Heat loss via conduction
To calculate the rate of loss of heat through a surface we need some basic information about it. The rate of heat loss through a surface will depend on:
- The total area of the surface (A) - the larger it is, the faster will flow through it.
- The temperature difference (ΔT) - the bigger the difference in temperature from one side to the other, the faster the heat flow
- The thermal resistivity of the surface (U) - the more insulating the material, the slower the rate of heat flow.
The rate of heat flow is simply:
F = A x ΔT x U
To get sensible answers, we need to use consistent units for all measurements. So sticking to SI units, the rate of heat loss will be given in Watts. Areas need to be measured in square metres, and the thermal resistance in W/m²K - where K is the temperature difference in Kelvins or degrees Celsius
The area is generally easy to compute, although you may need to break a surface down into a number of sub surfaces if the construction is not consistent over the whole area. So for example an outside wall of 10 m², may include 2 m² of window.

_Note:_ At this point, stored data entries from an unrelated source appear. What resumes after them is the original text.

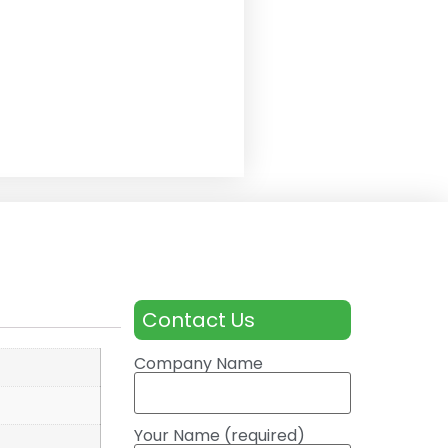
Contact Us
Company Name
Your Name (required)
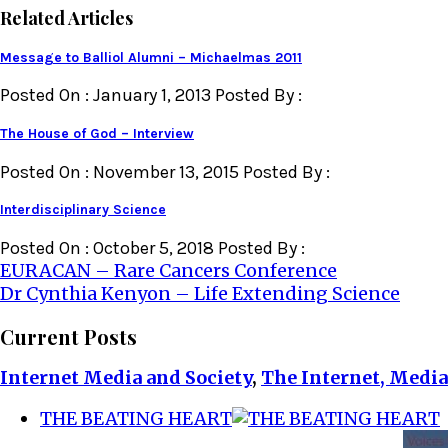
Related Articles
Message to Balliol Alumni – Michaelmas 2011
Posted On : January 1, 2013 Posted By :
The House of God – Interview
Posted On : November 13, 2015 Posted By :
Interdisciplinary Science
Posted On : October 5, 2018 Posted By :
Post
EURACAN – Rare Cancers Conference
Dr Cynthia Kenyon – Life Extending Science
navigation
Current Posts
Internet Media and Society
,
The Internet, Media
THE BEATING HEART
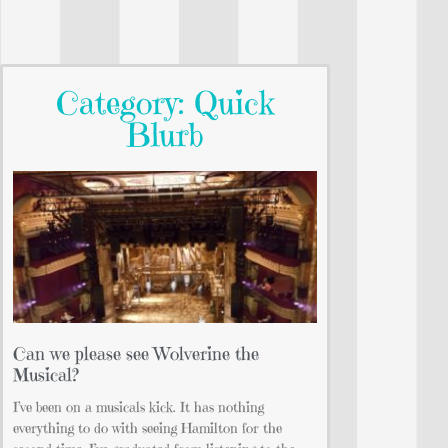
Category: Quick
Blurb
Can we please see Wolverine the
Musical?
I’ve been on a musicals kick. It has nothing
everything to do with seeing Hamilton for the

These areas will need to have their heat losses computed separately to allow for the different rates of loss through the wall and the window.

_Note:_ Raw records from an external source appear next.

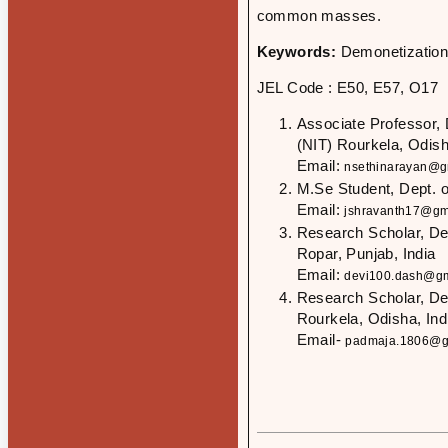
common masses.
Keywords:
Demonetization
JEL Code : E50, E57, O17
Associate Professor, 
(NIT) Rourkela, Odish
Email:
nsethinarayan@g
M.Se Student, Dept. 
Email:
jshravanth17@gm
Research Scholar, Dept
Ropar, Punjab, India
Email:
devi100.dash@gm
Research Scholar, Dep
Rourkela, Odisha, Ind
Email-
padmaja.1806@g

The temperature difference is simply the difference between the rooms normal temperature and whatever is the other side of the surface. Now with an outside wall, the chances are the outside temperature will be significantly lower that inside. When computing worst case losses for the depths of winter one would typically use and assumed outside temperature of -3°C. Note that with inside walls, there may actually be a heat gain from the adjoining room rather than a loss - it depends on which room is hotter.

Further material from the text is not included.